WHAT IS REQUIRED
Which lines in the data below contain the word "Inauguraron"? Pull each of them out.

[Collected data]
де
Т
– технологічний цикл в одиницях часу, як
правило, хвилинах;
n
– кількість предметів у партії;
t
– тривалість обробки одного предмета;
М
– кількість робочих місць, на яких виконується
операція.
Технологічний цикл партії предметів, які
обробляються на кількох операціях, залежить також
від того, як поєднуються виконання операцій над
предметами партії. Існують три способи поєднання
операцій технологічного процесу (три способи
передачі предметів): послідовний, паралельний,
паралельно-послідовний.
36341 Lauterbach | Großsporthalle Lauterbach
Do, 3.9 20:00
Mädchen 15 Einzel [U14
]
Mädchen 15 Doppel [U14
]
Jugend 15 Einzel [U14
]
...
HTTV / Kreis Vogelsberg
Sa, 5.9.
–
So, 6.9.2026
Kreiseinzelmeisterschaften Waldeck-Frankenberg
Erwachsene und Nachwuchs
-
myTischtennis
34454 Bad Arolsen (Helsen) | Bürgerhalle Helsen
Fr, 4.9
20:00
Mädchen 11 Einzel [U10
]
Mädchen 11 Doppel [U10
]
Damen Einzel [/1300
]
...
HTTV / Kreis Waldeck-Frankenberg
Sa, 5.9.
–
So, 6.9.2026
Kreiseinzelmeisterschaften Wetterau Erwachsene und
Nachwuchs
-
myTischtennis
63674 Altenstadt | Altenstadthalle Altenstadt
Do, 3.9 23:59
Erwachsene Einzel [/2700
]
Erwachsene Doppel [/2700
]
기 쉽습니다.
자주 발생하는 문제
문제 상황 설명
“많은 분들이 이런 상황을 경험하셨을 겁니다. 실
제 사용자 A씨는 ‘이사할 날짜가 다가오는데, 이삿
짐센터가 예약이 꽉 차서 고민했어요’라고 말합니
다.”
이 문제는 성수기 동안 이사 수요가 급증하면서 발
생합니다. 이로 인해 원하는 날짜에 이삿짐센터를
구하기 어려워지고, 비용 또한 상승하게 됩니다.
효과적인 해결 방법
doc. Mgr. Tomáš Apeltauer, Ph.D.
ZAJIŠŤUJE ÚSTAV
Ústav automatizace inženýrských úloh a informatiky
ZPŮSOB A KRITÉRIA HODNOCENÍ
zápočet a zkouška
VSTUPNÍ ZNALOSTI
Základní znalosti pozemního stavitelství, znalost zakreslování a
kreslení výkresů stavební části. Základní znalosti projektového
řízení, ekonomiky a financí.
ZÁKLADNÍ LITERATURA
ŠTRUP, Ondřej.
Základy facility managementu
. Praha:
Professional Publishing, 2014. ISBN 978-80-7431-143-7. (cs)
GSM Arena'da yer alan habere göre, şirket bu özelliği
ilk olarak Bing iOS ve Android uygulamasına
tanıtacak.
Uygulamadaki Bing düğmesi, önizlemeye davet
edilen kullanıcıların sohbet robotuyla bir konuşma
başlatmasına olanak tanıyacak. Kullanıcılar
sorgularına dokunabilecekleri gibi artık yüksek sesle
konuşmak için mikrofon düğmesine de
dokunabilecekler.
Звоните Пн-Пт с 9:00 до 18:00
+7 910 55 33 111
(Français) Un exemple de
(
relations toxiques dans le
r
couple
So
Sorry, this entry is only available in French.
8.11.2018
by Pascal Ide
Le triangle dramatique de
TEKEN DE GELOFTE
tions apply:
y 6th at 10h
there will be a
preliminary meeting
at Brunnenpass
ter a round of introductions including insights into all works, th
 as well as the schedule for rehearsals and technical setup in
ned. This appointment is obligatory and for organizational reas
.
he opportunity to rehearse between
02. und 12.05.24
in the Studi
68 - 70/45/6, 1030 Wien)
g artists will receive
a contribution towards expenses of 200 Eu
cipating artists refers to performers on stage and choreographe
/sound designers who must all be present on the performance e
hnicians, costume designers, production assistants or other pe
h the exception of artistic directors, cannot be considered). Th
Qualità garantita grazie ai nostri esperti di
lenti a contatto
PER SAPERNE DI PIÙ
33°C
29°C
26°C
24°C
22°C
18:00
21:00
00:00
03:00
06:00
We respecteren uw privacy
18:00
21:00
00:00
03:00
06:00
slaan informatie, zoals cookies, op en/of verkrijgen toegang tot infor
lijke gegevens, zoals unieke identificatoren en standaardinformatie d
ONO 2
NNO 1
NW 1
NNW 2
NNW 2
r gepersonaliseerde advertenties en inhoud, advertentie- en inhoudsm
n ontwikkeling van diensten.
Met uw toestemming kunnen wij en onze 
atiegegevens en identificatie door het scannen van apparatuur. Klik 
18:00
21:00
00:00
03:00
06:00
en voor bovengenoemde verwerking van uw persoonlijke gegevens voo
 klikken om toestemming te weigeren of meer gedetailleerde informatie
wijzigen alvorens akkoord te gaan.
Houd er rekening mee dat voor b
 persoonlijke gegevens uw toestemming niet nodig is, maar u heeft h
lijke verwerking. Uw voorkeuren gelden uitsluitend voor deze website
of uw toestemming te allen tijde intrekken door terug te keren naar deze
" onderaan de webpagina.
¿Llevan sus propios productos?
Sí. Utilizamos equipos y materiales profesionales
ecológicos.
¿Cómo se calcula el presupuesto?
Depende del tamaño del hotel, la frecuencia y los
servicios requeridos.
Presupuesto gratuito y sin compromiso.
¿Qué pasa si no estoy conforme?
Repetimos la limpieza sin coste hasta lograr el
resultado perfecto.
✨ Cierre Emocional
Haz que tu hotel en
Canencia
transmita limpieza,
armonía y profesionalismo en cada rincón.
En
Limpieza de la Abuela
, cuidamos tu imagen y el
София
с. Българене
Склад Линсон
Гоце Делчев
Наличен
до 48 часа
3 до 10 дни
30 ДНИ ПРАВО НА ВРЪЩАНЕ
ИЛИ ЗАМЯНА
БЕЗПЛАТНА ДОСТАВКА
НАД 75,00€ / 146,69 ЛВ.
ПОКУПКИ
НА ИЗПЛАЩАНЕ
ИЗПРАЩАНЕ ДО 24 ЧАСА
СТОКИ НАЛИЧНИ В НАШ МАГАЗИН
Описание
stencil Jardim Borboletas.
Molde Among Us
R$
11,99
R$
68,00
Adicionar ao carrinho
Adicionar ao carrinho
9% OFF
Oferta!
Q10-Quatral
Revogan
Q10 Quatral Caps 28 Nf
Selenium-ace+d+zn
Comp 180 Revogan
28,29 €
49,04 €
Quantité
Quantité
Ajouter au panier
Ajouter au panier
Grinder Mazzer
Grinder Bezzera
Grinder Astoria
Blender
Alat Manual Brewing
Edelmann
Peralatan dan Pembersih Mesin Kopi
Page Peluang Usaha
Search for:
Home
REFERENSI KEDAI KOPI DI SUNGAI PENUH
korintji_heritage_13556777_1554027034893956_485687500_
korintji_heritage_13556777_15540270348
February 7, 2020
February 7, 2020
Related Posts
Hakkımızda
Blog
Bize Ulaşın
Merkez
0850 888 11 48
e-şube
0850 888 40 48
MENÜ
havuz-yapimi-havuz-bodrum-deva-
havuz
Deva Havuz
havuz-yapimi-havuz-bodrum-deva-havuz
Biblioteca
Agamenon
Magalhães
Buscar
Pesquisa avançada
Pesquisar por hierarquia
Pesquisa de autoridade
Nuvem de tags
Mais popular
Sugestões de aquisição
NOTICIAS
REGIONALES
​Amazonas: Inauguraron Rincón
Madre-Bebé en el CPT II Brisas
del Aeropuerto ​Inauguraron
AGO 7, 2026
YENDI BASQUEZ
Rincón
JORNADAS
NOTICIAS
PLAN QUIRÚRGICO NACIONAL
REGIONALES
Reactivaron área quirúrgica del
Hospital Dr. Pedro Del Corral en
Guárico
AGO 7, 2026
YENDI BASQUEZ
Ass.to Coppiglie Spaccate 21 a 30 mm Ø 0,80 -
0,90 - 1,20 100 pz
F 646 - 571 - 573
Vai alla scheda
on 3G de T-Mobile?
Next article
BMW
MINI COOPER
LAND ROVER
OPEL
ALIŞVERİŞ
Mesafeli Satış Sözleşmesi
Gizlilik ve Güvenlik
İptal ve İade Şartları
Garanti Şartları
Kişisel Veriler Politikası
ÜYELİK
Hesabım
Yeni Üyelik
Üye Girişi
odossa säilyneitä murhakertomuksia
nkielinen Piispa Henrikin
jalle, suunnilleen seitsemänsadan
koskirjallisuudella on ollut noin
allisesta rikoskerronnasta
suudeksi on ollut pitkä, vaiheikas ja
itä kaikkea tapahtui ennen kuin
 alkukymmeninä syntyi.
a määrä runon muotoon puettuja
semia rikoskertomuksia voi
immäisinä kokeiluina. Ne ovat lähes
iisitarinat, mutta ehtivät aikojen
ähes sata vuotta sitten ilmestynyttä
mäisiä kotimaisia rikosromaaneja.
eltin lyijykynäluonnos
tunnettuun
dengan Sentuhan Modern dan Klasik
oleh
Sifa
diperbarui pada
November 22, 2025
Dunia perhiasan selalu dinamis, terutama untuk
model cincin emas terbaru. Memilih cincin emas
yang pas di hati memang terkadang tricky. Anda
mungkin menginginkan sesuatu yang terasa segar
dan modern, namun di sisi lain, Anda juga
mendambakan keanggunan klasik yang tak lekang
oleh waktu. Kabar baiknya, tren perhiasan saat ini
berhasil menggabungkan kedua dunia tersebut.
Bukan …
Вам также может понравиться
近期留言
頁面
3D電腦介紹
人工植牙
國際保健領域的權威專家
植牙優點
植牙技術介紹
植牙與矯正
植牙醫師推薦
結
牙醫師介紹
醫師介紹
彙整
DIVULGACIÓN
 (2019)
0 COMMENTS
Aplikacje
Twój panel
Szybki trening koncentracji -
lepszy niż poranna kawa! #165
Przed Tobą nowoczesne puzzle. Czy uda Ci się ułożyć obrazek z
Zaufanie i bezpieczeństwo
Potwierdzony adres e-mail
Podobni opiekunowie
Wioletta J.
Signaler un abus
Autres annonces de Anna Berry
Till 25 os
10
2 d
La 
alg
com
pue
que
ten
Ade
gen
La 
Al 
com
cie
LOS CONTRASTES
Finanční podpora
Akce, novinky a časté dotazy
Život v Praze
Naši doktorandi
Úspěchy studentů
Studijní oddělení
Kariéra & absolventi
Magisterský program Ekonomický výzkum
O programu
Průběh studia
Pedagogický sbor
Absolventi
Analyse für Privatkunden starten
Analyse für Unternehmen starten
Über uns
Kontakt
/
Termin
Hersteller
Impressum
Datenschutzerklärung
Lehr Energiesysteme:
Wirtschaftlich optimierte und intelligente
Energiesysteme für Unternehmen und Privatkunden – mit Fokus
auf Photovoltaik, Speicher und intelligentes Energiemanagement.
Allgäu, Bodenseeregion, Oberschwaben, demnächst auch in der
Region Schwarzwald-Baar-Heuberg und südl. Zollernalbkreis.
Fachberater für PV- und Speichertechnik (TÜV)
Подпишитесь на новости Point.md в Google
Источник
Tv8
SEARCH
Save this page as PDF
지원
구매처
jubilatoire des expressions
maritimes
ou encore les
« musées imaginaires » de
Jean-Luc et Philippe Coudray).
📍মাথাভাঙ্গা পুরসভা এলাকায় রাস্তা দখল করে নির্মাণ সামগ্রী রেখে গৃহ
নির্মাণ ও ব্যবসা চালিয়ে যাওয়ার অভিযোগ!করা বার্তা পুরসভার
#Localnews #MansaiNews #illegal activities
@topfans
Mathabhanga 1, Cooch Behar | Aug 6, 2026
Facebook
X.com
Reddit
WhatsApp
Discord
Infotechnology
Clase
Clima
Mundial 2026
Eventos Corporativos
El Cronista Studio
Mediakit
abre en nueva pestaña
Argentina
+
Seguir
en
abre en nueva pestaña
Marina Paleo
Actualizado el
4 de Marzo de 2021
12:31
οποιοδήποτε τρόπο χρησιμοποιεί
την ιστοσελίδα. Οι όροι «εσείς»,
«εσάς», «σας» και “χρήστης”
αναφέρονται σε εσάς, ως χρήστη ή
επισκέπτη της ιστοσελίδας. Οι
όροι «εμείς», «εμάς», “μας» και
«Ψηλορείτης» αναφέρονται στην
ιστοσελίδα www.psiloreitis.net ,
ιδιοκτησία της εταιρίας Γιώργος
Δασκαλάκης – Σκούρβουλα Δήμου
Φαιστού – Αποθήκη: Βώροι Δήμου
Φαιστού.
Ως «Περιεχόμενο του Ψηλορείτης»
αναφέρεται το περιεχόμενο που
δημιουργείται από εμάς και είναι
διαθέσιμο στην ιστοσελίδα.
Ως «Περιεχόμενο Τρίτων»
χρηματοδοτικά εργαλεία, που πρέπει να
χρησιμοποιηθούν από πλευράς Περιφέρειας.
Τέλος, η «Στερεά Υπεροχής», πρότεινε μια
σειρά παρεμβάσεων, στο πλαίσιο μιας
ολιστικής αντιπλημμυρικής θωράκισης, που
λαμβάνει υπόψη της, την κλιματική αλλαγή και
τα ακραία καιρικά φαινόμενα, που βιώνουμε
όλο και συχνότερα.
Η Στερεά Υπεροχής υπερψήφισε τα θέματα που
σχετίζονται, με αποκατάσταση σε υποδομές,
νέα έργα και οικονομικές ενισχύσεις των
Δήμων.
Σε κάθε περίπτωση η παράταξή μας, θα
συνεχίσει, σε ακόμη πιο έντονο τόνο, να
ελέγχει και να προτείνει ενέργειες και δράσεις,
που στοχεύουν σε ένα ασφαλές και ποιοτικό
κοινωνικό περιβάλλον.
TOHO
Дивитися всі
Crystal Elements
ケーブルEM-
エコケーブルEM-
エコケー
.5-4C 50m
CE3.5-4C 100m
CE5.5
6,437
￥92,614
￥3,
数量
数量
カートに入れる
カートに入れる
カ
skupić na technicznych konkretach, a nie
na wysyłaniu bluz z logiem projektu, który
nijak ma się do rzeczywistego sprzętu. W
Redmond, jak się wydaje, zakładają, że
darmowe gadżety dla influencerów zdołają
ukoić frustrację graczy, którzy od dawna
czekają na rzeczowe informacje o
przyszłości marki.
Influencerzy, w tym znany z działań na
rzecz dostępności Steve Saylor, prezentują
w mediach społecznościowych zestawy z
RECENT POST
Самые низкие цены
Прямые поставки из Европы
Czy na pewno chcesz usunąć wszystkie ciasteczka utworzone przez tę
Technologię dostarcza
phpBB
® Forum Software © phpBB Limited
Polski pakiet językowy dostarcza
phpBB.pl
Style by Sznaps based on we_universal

ANSWER BOX
​Amazonas: Inauguraron Rincón
del Aeropuerto ​Inauguraron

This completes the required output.